The sweet sound of it rang in Anna’s ears as she woke up. It was still dark, so it was early. Charles wasn’t in bed, which was probably what had woken her up.
She threw on socks because the floor was cold, and a robe because the house was cold, too. Then she shuffled out to the kitchen, where Charles was putting on the kettle. She shuffled right up to his back, warming herself on him.
“Good morning, sunshine,” he said.
“I dreamed of Joseph and Maggie,” she told him. “Maggie told me we should have bought Hephzibah instead of Portabella and Heylight.”
“Kage won’t part with her, not after she saved Mackie,” Charles told her.
“Hey,” she replied. “I’m just telling you what Maggie said.”
He finished what he was doing and turned around so she was plastered against his front instead of his back. “I’ve been thinking,” he said.

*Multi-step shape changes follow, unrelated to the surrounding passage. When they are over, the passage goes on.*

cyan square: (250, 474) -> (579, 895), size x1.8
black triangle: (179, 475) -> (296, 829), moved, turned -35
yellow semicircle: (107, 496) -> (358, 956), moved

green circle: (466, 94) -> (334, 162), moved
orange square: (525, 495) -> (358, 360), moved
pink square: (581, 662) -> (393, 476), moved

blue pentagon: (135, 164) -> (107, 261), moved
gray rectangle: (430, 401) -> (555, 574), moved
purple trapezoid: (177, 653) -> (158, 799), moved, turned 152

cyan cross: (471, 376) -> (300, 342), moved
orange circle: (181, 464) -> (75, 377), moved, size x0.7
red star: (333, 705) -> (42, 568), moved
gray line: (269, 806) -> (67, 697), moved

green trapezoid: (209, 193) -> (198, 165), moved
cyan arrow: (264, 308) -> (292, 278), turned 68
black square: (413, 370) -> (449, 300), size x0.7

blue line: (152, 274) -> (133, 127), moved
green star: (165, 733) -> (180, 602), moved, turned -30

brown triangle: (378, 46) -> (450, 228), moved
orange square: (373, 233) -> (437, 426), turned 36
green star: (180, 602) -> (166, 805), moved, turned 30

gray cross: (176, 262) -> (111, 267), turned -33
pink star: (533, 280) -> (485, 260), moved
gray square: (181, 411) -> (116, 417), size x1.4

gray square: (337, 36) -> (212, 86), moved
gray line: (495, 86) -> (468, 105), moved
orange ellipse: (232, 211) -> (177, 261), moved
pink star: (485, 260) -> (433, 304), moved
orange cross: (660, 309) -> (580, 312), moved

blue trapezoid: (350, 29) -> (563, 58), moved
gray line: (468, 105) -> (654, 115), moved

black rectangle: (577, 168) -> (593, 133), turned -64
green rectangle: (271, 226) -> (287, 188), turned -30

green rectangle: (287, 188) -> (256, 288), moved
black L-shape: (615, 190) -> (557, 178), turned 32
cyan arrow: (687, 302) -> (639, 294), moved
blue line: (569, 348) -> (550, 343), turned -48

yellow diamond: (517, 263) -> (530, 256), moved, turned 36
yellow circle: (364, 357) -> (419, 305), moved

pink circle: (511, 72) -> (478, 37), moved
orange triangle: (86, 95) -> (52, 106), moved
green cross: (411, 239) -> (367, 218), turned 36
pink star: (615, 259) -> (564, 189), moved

“A dangerous pastime,” she warned, and was rewarded by the happy laugh that belonged only to her.
“It was Joseph,” he said. “When he was dying, I suddenly realized all that I would have missed if I hadn’t known him.”
“I liked Joseph,” she told him. “I wish I’d had a chance to know him better.”
Charles smiled at her. “Love,” he said, “is always a risk, isn’t it? I’ve always thought that there were no certainties in life, but I was wrong. Love is a certainty. And love always gives more than it takes.” His hand was running up and down her back. “I think we should adopt. What do you think?”
Adopt? She had wanted his children. His and hers.
She thought of his face as he’d cradled Amethyst and crooned a silly children’s song, and Anna knew that any child who came to live with them would be his. His and hers.
“That would be okay,” she told him, slowly, a smile growing with the words. “That sounds right.”